These aren’t trends (yet!). These are signals, patterns, counter-trends. Stuff that’s emerging, continuing, sticking out, or simply what we’re finding interesting in the last month.

Enjoy! And let us know what you think in the comments.

Skip to the bits you fancy

1.

02:53 — THE ART OF PERCEPTION // There’s a lot of anti-AI sentiment. But it is sure doing a damn good job at making people appreciate things most had forgotten to care about. Is it pushing brands and consumers to value humanity?

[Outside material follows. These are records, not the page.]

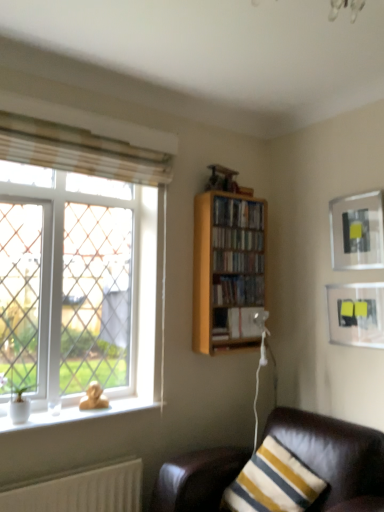 Measure the distance between point (163, 507) and camera.

Point (163, 507) is 6.98 feet from camera.

This screenshot has width=384, height=512. Find the location of `leather couch at lower right`. leather couch at lower right is located at coordinates (335, 457).

Find the location of `matte black picture frame at upper right, which is the 1th picture frame in bottom-to-top order`. matte black picture frame at upper right, which is the 1th picture frame in bottom-to-top order is located at coordinates (356, 314).

You are a GUI agent. You are given a task and a screenshot of the screen. Output one action in this format:
    pyautogui.click(x=<x>, y=<y>)
    Task: Click on the wooden bookshelf at center, which is the fourth book in bottom-to-top order
    Image resolution: width=384 pixels, height=512 pixels.
    Given the screenshot: What is the action you would take?
    pyautogui.click(x=237, y=239)

From the image's perspective, which is above, hardcover books at center, placed as the second book when sorted from bottom to top, or matte black picture frame at upper right, which is the 1th picture frame in bottom-to-top order?

hardcover books at center, placed as the second book when sorted from bottom to top.

Can you tell me how much hardcover books at center, acting as the 4th book starting from the top, and matte black picture frame at upper right, the second picture frame when ordered from top to bottom, differ in facing direction?

The angular difference between hardcover books at center, acting as the 4th book starting from the top, and matte black picture frame at upper right, the second picture frame when ordered from top to bottom, is 91 degrees.

Does point (225, 302) appear closer or farther from the camera than point (362, 326)?

Clearly, point (225, 302) is more distant from the camera than point (362, 326).

Measure the distance from hardcover books at center, acting as the 4th book starting from the top, to matte black picture frame at upper right, the second picture frame when ordered from top to bottom.

hardcover books at center, acting as the 4th book starting from the top, and matte black picture frame at upper right, the second picture frame when ordered from top to bottom, are 61.32 centimeters apart.

Which object is thinner, leather couch at lower right or wooden bookcase at upper right?

With smaller width is wooden bookcase at upper right.

Considering the relative positions of leather couch at lower right and wooden bookcase at upper right in the image provided, is leather couch at lower right to the right of wooden bookcase at upper right from the viewer's perspective?

Yes, leather couch at lower right is to the right of wooden bookcase at upper right.

Locate an element on the screen. bookcase that appears behind the leather couch at lower right is located at coordinates (x=228, y=271).

Is leather couch at lower right outside of wooden bookcase at upper right?

Yes.

How many degrees apart are the facing directions of white glass window at left and wooden bookshelf at center, the second book when ordered from top to bottom?

white glass window at left and wooden bookshelf at center, the second book when ordered from top to bottom, are facing 0.366 degrees away from each other.

Could you measure the distance between white glass window at left and wooden bookshelf at center, the second book when ordered from top to bottom?

32.85 inches.

Is white glass window at left positioned before wooden bookshelf at center, which is the fourth book in bottom-to-top order?

Yes.

From a real-world perspective, is white glass window at left positioned above or below wooden bookshelf at center, which is the fourth book in bottom-to-top order?

white glass window at left is below wooden bookshelf at center, which is the fourth book in bottom-to-top order.

Is matte black picture frame at upper right, the first picture frame viewed from the top, touching hardcover books at center, placed as the second book when sorted from bottom to top?

No, matte black picture frame at upper right, the first picture frame viewed from the top, is not in contact with hardcover books at center, placed as the second book when sorted from bottom to top.

Which of these two, matte black picture frame at upper right, acting as the second picture frame starting from the bottom, or hardcover books at center, placed as the second book when sorted from bottom to top, is wider?

hardcover books at center, placed as the second book when sorted from bottom to top.

Is matte black picture frame at upper right, the first picture frame viewed from the top, aimed at hardcover books at center, acting as the 4th book starting from the top?

No.

Which object is positioned more to the left, matte black picture frame at upper right, acting as the second picture frame starting from the bottom, or hardcover books at center, placed as the second book when sorted from bottom to top?

Positioned to the left is hardcover books at center, placed as the second book when sorted from bottom to top.

From a real-world perspective, is hardcover books at center, placed as the second book when sorted from bottom to top, positioned under white glass window at left based on gravity?

Yes, from a real-world perspective, hardcover books at center, placed as the second book when sorted from bottom to top, is beneath white glass window at left.

From the image's perspective, who appears lower, hardcover books at center, acting as the 4th book starting from the top, or white glass window at left?

hardcover books at center, acting as the 4th book starting from the top, from the image's perspective.

Is hardcover books at center, acting as the 4th book starting from the top, positioned in front of white glass window at left?

No, it is not.

Is hardcover books at center, placed as the second book when sorted from bottom to top, far away from white glass window at left?

No, hardcover books at center, placed as the second book when sorted from bottom to top, is not far away from white glass window at left.

From their relative heights in the image, would you say hardcover books at center, placed as the second book when sorted from bottom to top, is taller or shorter than wooden bookshelf at upper right, the third book in the top-to-bottom sequence?

In the image, hardcover books at center, placed as the second book when sorted from bottom to top, appears to be taller than wooden bookshelf at upper right, the third book in the top-to-bottom sequence.

Is hardcover books at center, acting as the 4th book starting from the top, inside or outside of wooden bookshelf at upper right, the 3th book from the bottom?

hardcover books at center, acting as the 4th book starting from the top, cannot be found inside wooden bookshelf at upper right, the 3th book from the bottom.

In the scene shown: Considering the relative sizes of hardcover books at center, placed as the second book when sorted from bottom to top, and wooden bookshelf at upper right, the 3th book from the bottom, in the image provided, is hardcover books at center, placed as the second book when sorted from bottom to top, smaller than wooden bookshelf at upper right, the 3th book from the bottom,?

Incorrect, hardcover books at center, placed as the second book when sorted from bottom to top, is not smaller in size than wooden bookshelf at upper right, the 3th book from the bottom.

Is point (218, 287) closer or farther from the camera than point (222, 258)?

Point (218, 287) is positioned closer to the camera compared to point (222, 258).

This screenshot has width=384, height=512. I want to click on bookcase that appears below the wooden bookshelf at center, which is the fourth book in bottom-to-top order (from the image's perspective), so click(228, 271).

Which object is further away from the camera, wooden bookcase at upper right or wooden bookshelf at center, which is the fourth book in bottom-to-top order?

Positioned behind is wooden bookshelf at center, which is the fourth book in bottom-to-top order.

Identify the location of picture frame below the hardcover books at center, placed as the second book when sorted from bottom to top (from the image's perspective). Image resolution: width=384 pixels, height=512 pixels. (356, 314).

At what (x,y) coordinates should I click in order to perform the action: click on studio couch on the right of the wooden bookcase at upper right. Please return your answer as a coordinate pair (x, y). Looking at the image, I should click on (335, 457).

Which object lies further to the anchor point wooden bookshelf at upper right, the 3th book from the bottom, leather couch at lower right or hardcover book at center, the fifth book viewed from the top?

leather couch at lower right is positioned further to the anchor wooden bookshelf at upper right, the 3th book from the bottom.

Based on the photo, based on their spatial positions, is wooden bookcase at upper right or wooden bookshelf at center, which is the fourth book in bottom-to-top order, further from hardcover book at center, the fifth book viewed from the top?

Among the two, wooden bookshelf at center, which is the fourth book in bottom-to-top order, is located further to hardcover book at center, the fifth book viewed from the top.

Based on the photo, from the image, which object appears to be nearer to wooden bookshelf at center, which is the fourth book in bottom-to-top order, leather couch at lower right or beige fabric curtain at upper left?

beige fabric curtain at upper left is positioned closer to the anchor wooden bookshelf at center, which is the fourth book in bottom-to-top order.

From the image, which object appears to be farther from wooden bookshelf at upper right, the 3th book from the bottom, wooden bookcase at upper right or wooden bookshelf at upper right, marked as the first book in a top-to-bottom arrangement?

wooden bookshelf at upper right, marked as the first book in a top-to-bottom arrangement, lies further to wooden bookshelf at upper right, the 3th book from the bottom, than the other object.

From the image, which object appears to be nearer to beige fabric curtain at upper left, matte black picture frame at upper right, the second picture frame when ordered from top to bottom, or hardcover books at center, acting as the 4th book starting from the top?

hardcover books at center, acting as the 4th book starting from the top, lies closer to beige fabric curtain at upper left than the other object.

Which object lies further to the anchor point matte black picture frame at upper right, acting as the second picture frame starting from the bottom, wooden bookshelf at upper right, placed as the 5th book when sorted from bottom to top, or hardcover books at center, acting as the 4th book starting from the top?

Based on the image, hardcover books at center, acting as the 4th book starting from the top, appears to be further to matte black picture frame at upper right, acting as the second picture frame starting from the bottom.

Considering their positions, is wooden bookshelf at upper right, placed as the 5th book when sorted from bottom to top, positioned further to white glass window at left than matte black picture frame at upper right, acting as the second picture frame starting from the bottom?

Among the two, matte black picture frame at upper right, acting as the second picture frame starting from the bottom, is located further to white glass window at left.

Considering their positions, is wooden bookshelf at center, which is the fourth book in bottom-to-top order, positioned closer to hardcover book at center, arranged as the 1th book when ordered from the bottom, than hardcover books at center, acting as the 4th book starting from the top?

Based on the image, hardcover books at center, acting as the 4th book starting from the top, appears to be nearer to hardcover book at center, arranged as the 1th book when ordered from the bottom.

Locate an element on the screen. Image resolution: width=384 pixels, height=512 pixels. book positioned between leather couch at lower right and wooden bookshelf at upper right, the third book in the top-to-bottom sequence, from near to far is located at coordinates (239, 290).

At what (x,y) coordinates should I click in order to perform the action: click on curtain between white glass window at left and matte black picture frame at upper right, which is the 1th picture frame in bottom-to-top order, in the horizontal direction. Please return your answer as a coordinate pair (x, y). The image size is (384, 512). Looking at the image, I should click on click(x=80, y=151).

Find the location of `bookcase between beige fabric curtain at upper left and wooden bookshelf at center, which is the fourth book in bottom-to-top order`. bookcase between beige fabric curtain at upper left and wooden bookshelf at center, which is the fourth book in bottom-to-top order is located at coordinates point(228,271).

The height and width of the screenshot is (512, 384). I want to click on bookcase between wooden bookshelf at upper right, placed as the 5th book when sorted from bottom to top, and hardcover books at center, acting as the 4th book starting from the top, in the vertical direction, so click(228, 271). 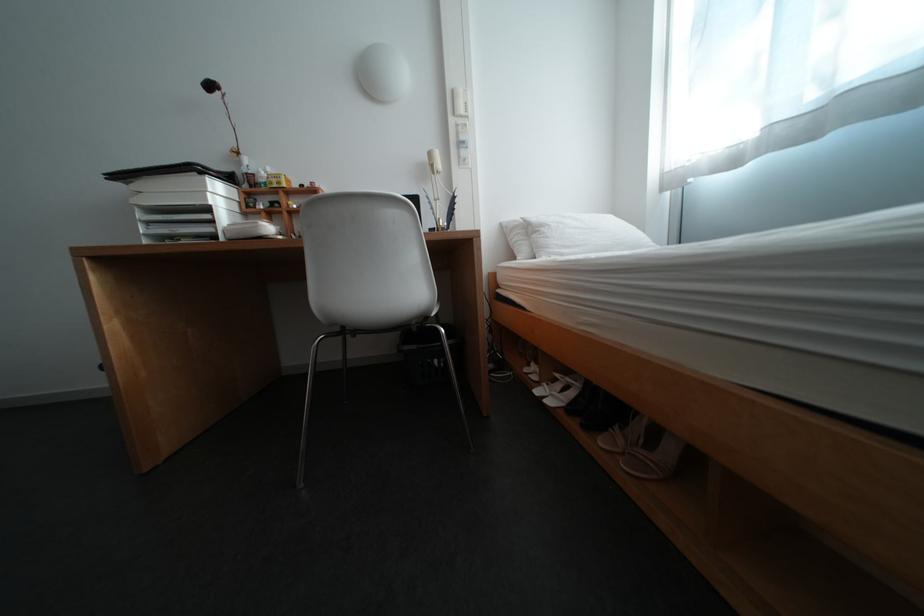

* Marie Dollé says we’re moving from creating to validating. Do we think this is where we exact greatness? My gut instinct says: probably not

* Jasmine Bina says we’re breaking a lot of unspoken contracts.

* Spotify begins what will surely be an avalanche of “real” certifications. But where’s the line? And will they work? Did “Organic” help much? B-Corp? The list of reasons against this approach working is a mile long.

* Matt Klein’s fascinating survey on AI says that Americans now default to “This is fake” six times more often than they default to “This is real.” Trust collapse isn’t imminent. We’re swimming in it. The messy middle is making us question everything.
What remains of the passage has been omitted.